San Francisco Giants... Is Gabe Kapler’s team as good as its 8-4 start suggests?  If there is one surprise development to follow closely, it’s improved work from the bullpen, which has posted a serviceable 2.57 ERA in the first two weeks and has confounded recent foes with various different looks and styles, including sidearmer Tyler Rogers, who looks like a reincarnation of Kent Tekulve, or further back Ted Abernathy, almost scarping his knuckles in the dirt with his unorthodox delivery  and slow-speed fastballs that rarely clock above 84 MPH on the radar gun.  Which also sets up devastating breaking balls that had Cincinnati batters flailing helplessly in the recent series at Oracle Park.  Rogers usually sets up Jake McGee, Kapler’s designated closer who throws heat almost exclusively with a succession of four-seamers that are a stark contrast to Rogers’ submarine style.  It’s working thus far for the Giants, who are also getting some great early work from parts of the rotation including Johnny Cueto, pitching out of memory in his last two starts while allowing just one run and seven hits across 14 1/3 IP in wins over the Rockies and Reds, while Kevin Gausman has an 0.81 WHIP thru three starts.    
Baltimore Orioles... We mentioned earlier the reversal in fortunes for the Red Sox, citing almost exclusively the turnaround experienced in the pair of early series vs. the O’s.  As the midweek, rain-interrupted series vs.
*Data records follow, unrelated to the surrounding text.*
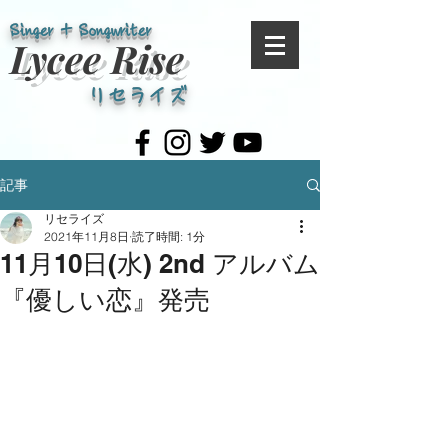
Singer + Songwriter​
Lycee Rise
リセライズ
記事
リセライズ
2021年11月8日
読了時間: 1分
11月10日(水) 2nd アルバム
『優しい恋』発売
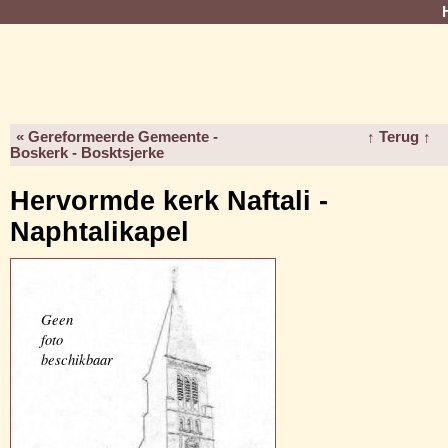
« Gereformeerde Gemeente -
↑ Terug ↑
Boskerk - Bosktsjerke
Hervormde kerk Naftali -
Naphtalikapel
Geen
foto
beschikbaar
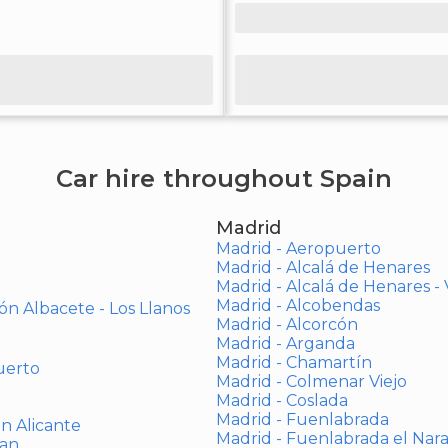
Car hire throughout Spain
Madrid
Madrid - Aeropuerto
Madrid - Alcalá de Henares
Madrid - Alcalá de Henares 
Madrid - Alcobendas
ón Albacete - Los Llanos
Madrid - Alcorcón
Madrid - Arganda
Madrid - Chamartín
uerto
Madrid - Colmenar Viejo
Madrid - Coslada
Madrid - Fuenlabrada
ón Alicante
Madrid - Fuenlabrada el Nar
uan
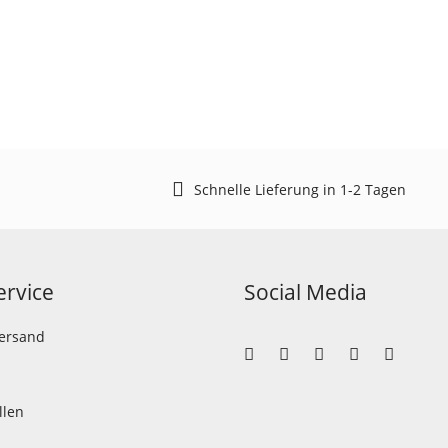
Schnelle Lieferung in 1-2 Tagen
rvice
Social Media
Versand
llen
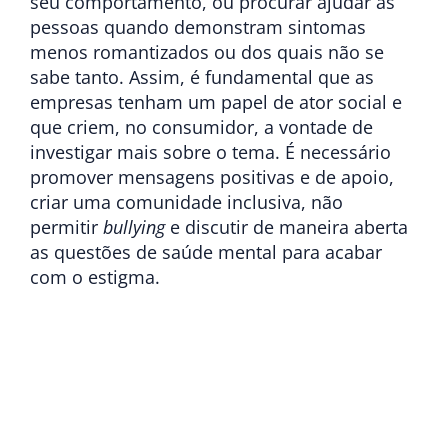
seu comportamento, ou procurar ajudar as
pessoas quando demonstram sintomas
menos romantizados ou dos quais não se
sabe tanto. Assim, é fundamental que as
empresas tenham um papel de ator social e
que criem, no consumidor, a vontade de
investigar mais sobre o tema. É necessário
promover mensagens positivas e de apoio,
criar uma comunidade inclusiva, não
permitir
bullying
e discutir de maneira aberta
as questões de saúde mental para acabar
com o estigma.
Add Your Heading Text Here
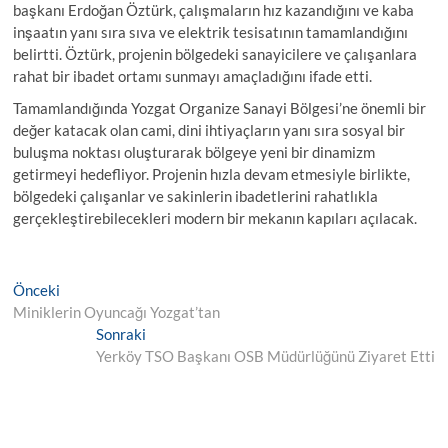
başkanı Erdoğan Öztürk, çalışmaların hız kazandığını ve kaba
inşaatın yanı sıra sıva ve elektrik tesisatının tamamlandığını
belirtti. Öztürk, projenin bölgedeki sanayicilere ve çalışanlara
rahat bir ibadet ortamı sunmayı amaçladığını ifade etti.
Tamamlandığında Yozgat Organize Sanayi Bölgesi’ne önemli bir
değer katacak olan cami, dini ihtiyaçların yanı sıra sosyal bir
buluşma noktası oluşturarak bölgeye yeni bir dinamizm
getirmeyi hedefliyor. Projenin hızla devam etmesiyle birlikte,
bölgedeki çalışanlar ve sakinlerin ibadetlerini rahatlıkla
gerçekleştirebilecekleri modern bir mekanın kapıları açılacak.
Yazı
Önceki
Önceki
Yazı
Miniklerin Oyuncağı Yozgat’tan
gezinmesi
Sonraki
Sonraki
Yazı:
Yerköy TSO Başkanı OSB Müdürlüğünü Ziyaret Etti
Seattle prepares to conclude on Thursday, however, Baltimore has only won twice since the opening three-game sweep of the Bosox.  Questions regarding the pitching staff have once again surface, allowing a whopping 54 runs across an eight-game stretch.   Struggles by the Birds were not wholly unexpected, but if the staff does not begin to show signs of progress, we can probably keep the O’s safely in the go-against column.  Perhaps “over” as well, as Baltimore had landed that way five straight into the Thursday game vs. Seattle.